Option 2 : La personne paye l’équivalent de 630 $ CAN en bitcoins, une monnaie virtuelle associée à un système de paiement en ligne ; dans ce cas, les pirates promettent de la laisser tranquille.

Le groupe n’accorde un délai que de quelques jours à sa proie pour s’exécuter.

« C’est carrément de la fraude », rage un Montréalais qui a été inscrit à peine un mois au site, dont le slogan – « La vie est courte, ayez une aventure » – résume le créneau.

32 MILLIONS DE COMPTES PIRATÉS

L’homme a reçu cette semaine une première menace de la part de The Moral Team, qui a été suivie de plusieurs rappels dans les jours suivants. Il ne compte pas payer. « Je suis célibataire. Je n’ai rien à cacher.

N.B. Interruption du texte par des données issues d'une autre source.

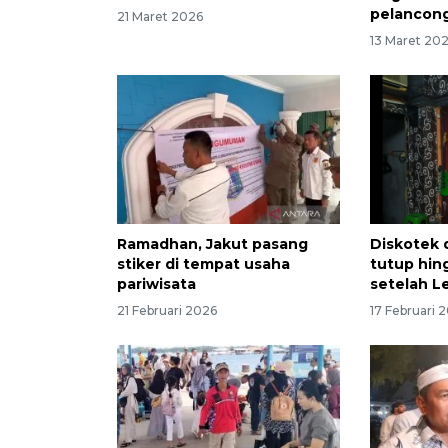
pelancon
21 Maret 2026
13 Maret 20
Ramadhan, Jakut pasang
Diskotek d
stiker di tempat usaha
tutup hin
pariwisata
setelah L
21 Februari 2026
17 Februari 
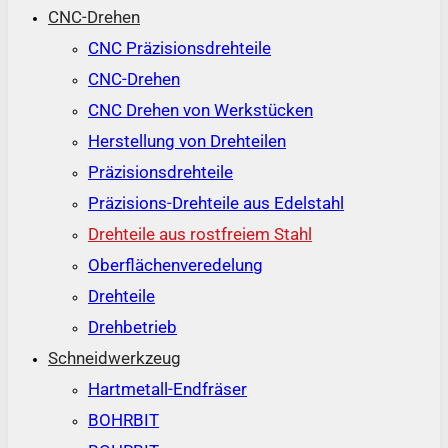
CNC-Drehen
CNC Präzisionsdrehteile
CNC-Drehen
CNC Drehen von Werkstücken
Herstellung von Drehteilen
Präzisionsdrehteile
Präzisions-Drehteile aus Edelstahl
Drehteile aus rostfreiem Stahl
Oberflächenveredelung
Drehteile
Drehbetrieb
Schneidwerkzeug
Hartmetall-Endfräser
BOHRBIT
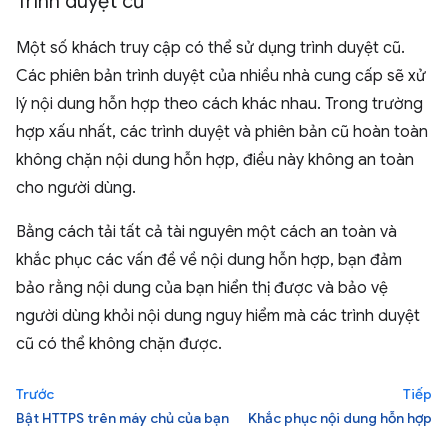
Trình duyệt cũ
Một số khách truy cập có thể sử dụng trình duyệt cũ.
Các phiên bản trình duyệt của nhiều nhà cung cấp sẽ xử
lý nội dung hỗn hợp theo cách khác nhau. Trong trường
hợp xấu nhất, các trình duyệt và phiên bản cũ hoàn toàn
không chặn nội dung hỗn hợp, điều này không an toàn
cho người dùng.
Bằng cách tải tất cả tài nguyên một cách an toàn và
khắc phục các vấn đề về nội dung hỗn hợp, bạn đảm
bảo rằng nội dung của bạn hiển thị được và bảo vệ
người dùng khỏi nội dung nguy hiểm mà các trình duyệt
cũ có thể không chặn được.
Trước
Tiếp
Bật HTTPS trên máy chủ của bạn
Khắc phục nội dung hỗn hợp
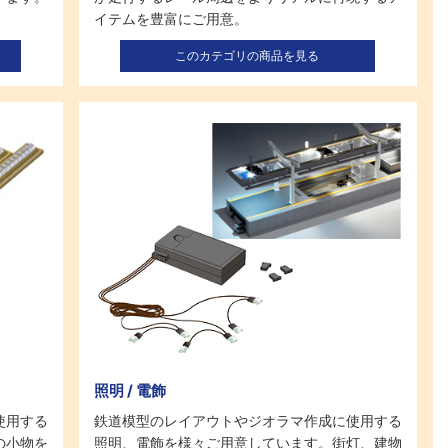
イテムを豊富にご用意。
このカテゴリの商品を見る
照明 / 電飾
使用する
鉄道模型のレイアウトやジオラマ作成に使用する
の小物を
照明、電飾を様々ご用意しています。街灯、建物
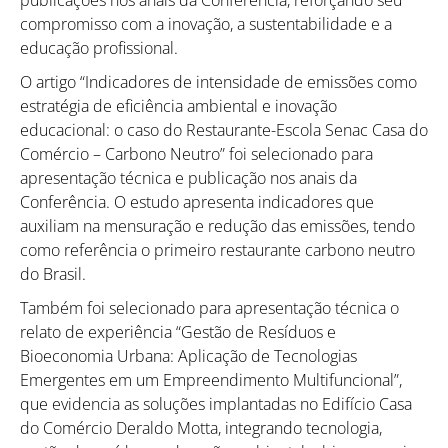
compromisso com a inovação, a sustentabilidade e a
educação profissional.
O artigo “Indicadores de intensidade de emissões como
estratégia de eficiência ambiental e inovação
educacional: o caso do Restaurante-Escola Senac Casa do
Comércio – Carbono Neutro” foi selecionado para
apresentação técnica e publicação nos anais da
Conferência. O estudo apresenta indicadores que
auxiliam na mensuração e redução das emissões, tendo
como referência o primeiro restaurante carbono neutro
do Brasil.
Também foi selecionado para apresentação técnica o
relato de experiência “Gestão de Resíduos e
Bioeconomia Urbana: Aplicação de Tecnologias
Emergentes em um Empreendimento Multifuncional”,
que evidencia as soluções implantadas no Edifício Casa
do Comércio Deraldo Motta, integrando tecnologia,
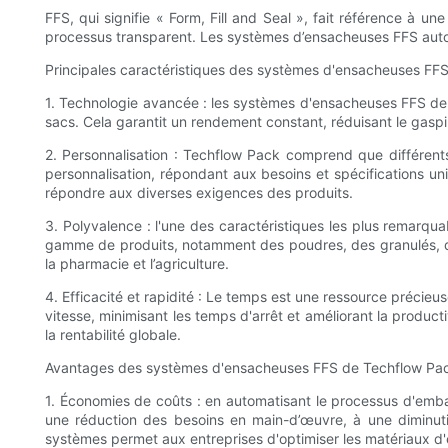
FFS, qui signifie « Form, Fill and Seal », fait référence à u
processus transparent. Les systèmes d’ensacheuses FFS automa
Principales caractéristiques des systèmes d'ensacheuses FF
1. Technologie avancée : les systèmes d'ensacheuses FFS de 
sacs. Cela garantit un rendement constant, réduisant le gaspill
2. Personnalisation : Techflow Pack comprend que différent
personnalisation, répondant aux besoins et spécifications un
répondre aux diverses exigences des produits.
3. Polyvalence : l'une des caractéristiques les plus remar
gamme de produits, notamment des poudres, des granulés, des li
la pharmacie et l’agriculture.
4. Efficacité et rapidité : Le temps est une ressource précie
vitesse, minimisant les temps d'arrêt et améliorant la produ
la rentabilité globale.
Avantages des systèmes d'ensacheuses FFS de Techflow Pa
1. Économies de coûts : en automatisant le processus d'emba
une réduction des besoins en main-d’œuvre, à une diminuti
systèmes permet aux entreprises d'optimiser les matériaux d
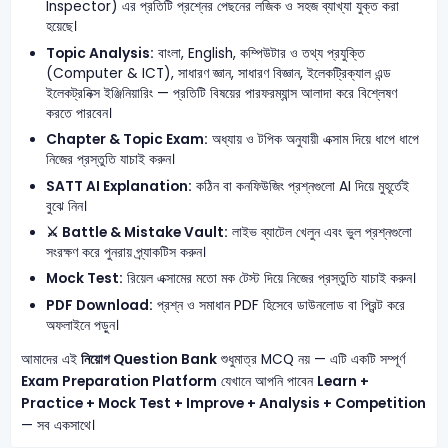
Inspector) এর প্রতিটি প্রশ্নের পেছনের লজিক ও সহজ ব্যাখ্যা যুক্ত করা
হয়েছে।
Topic Analysis:
বাংলা, English, কম্পিউটার ও তথ্য প্রযুক্তি
(Computer & ICT), সাধারণ জ্ঞান, সাধারণ বিজ্ঞান, ইলেকট্রিক্যাল এন্ড
ইলেকট্রনিক্স ইঞ্জিনিয়ারিং — প্রতিটি বিষয়ের পারফরম্যান্স আলাদা করে বিশ্লেষণ
করতে পারবেন।
Chapter & Topic Exam:
অধ্যায় ও টপিক অনুযায়ী এক্সাম দিয়ে ধাপে ধাপে
নিজের প্রস্তুতি যাচাই করুন।
SATT AI Explanation:
কঠিন বা কনফিউজিং প্রশ্নগুলো AI দিয়ে মুহূর্তেই
বুঝে নিন।
⚔️ Battle & Mistake Vault:
লাইভ ব্যাটেল খেলুন এবং ভুল প্রশ্নগুলো
সংরক্ষণ করে পুনরায় প্র্যাকটিস করুন।
Mock Test:
রিয়েল এক্সামের মতো মক টেস্ট দিয়ে নিজের প্রস্তুতি যাচাই করুন।
PDF Download:
প্রশ্ন ও সমাধান PDF হিসেবে ডাউনলোড বা প্রিন্ট করে
অফলাইনে পড়ুন।
আমাদের এই
নিয়োগ Question Bank
শুধুমাত্র MCQ নয় — এটি একটি সম্পূর্ণ
Exam Preparation Platform
যেখানে আপনি পাবেন
Learn +
Practice + Mock Test + Improve + Analysis + Competition
— সব একসাথে।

Je ne me laisserai pas intimider. » Il a porté plainte à la police.

Sur les réseaux sociaux, des victimes de la même tentative d’extorsion racontaient cette semaine vouloir eux aussi tenir tête aux maîtres chanteurs. D’autres, qui sont en couple et ne veulent pas dévoiler leur infidélité à leur compagne ou à leur compagnon, prévoient payer.

En août, les données personnelles de 32 millions d’usagers, notamment leur adresse, une partie des numéros de leur carte de crédit et leurs messages privés, ont été mises en ligne dans d’immenses bases de données par des pirates informatiques. 

Les informations avaient été dérobées en juillet par un groupe se présentant sous le nom d’« Impact Team ». À l’époque, différents corps de police avaient prévenu que des tentatives d’extorsion des membres du site, dont 70 000 Québécois, pourraient survenir.

À peine quelques jours après le piratage, la police de Toronto avait déclaré que des criminels utilisaient le dévoilement de la liste des clients de l’agence pour faire chanter des utilisateurs.

Au Service de police de la Ville de Montréal, on ne tient pas de chiffres sur cette question, alors qu’à la Sûreté du Québec, on refuse de dire s’il y a eu des plaintes, les enquêtes étant confidentielles. Le corps de police invite toutefois les gens à porter plainte s’ils sont victimes d’extorsion. « C’est une infraction au Code criminel », rappelle la porte-parole Mélanie Dumaresq.

Ashley Madison

L’AFFAIRE EN SIX DATES

21 JUILLET

Des pirates informatiques annoncent qu’ils ont piraté le site de rencontres destiné aux personnes mariées cherchant à avoir une aventure. Ils s’emparent des données confidentielles de 32 millions d’abonnés et en publient certaines en ligne. Ils menacent de rendre le reste public si l’entreprise ne ferme pas le site.

18 AOÛT

Le groupe de pirates publie quelque 30 gigaoctets de fichiers contenant des millions de noms, de comptes utilisateurs, de courriels et d’adresses ainsi que les historiques de navigation des clients du site. 

21 AOÛT

Un homme d’Ottawa, Eliot Shore, veuf, intente un recours collectif au nom des victimes canadiennes contre Ashley Madison pour atteinte à la vie privée. Deux cabinets d’avocats, Charney Lawyers et Sutts, Strosberg LLP, mèneront la charge. Ils réclament 760 millions.

24 AOÛT

La police de Toronto annonce que deux personnes se seraient suicidées à la suite du dévoilement d’informations confidentielles provenant du site.

25 AOÛT

Une demande de recours collectif pour atteinte à la vie privée est déposée à Montréal contre Ashley Madison au nom des quelque 70 000 victimes québécoises du site.

29 AOÛT

Le fondateur, président et chef de la direction d’Ashley Madison, Noel Biderman, démissionne. « Ce changement est dans l’intérêt supérieur de l’entreprise », dit-il.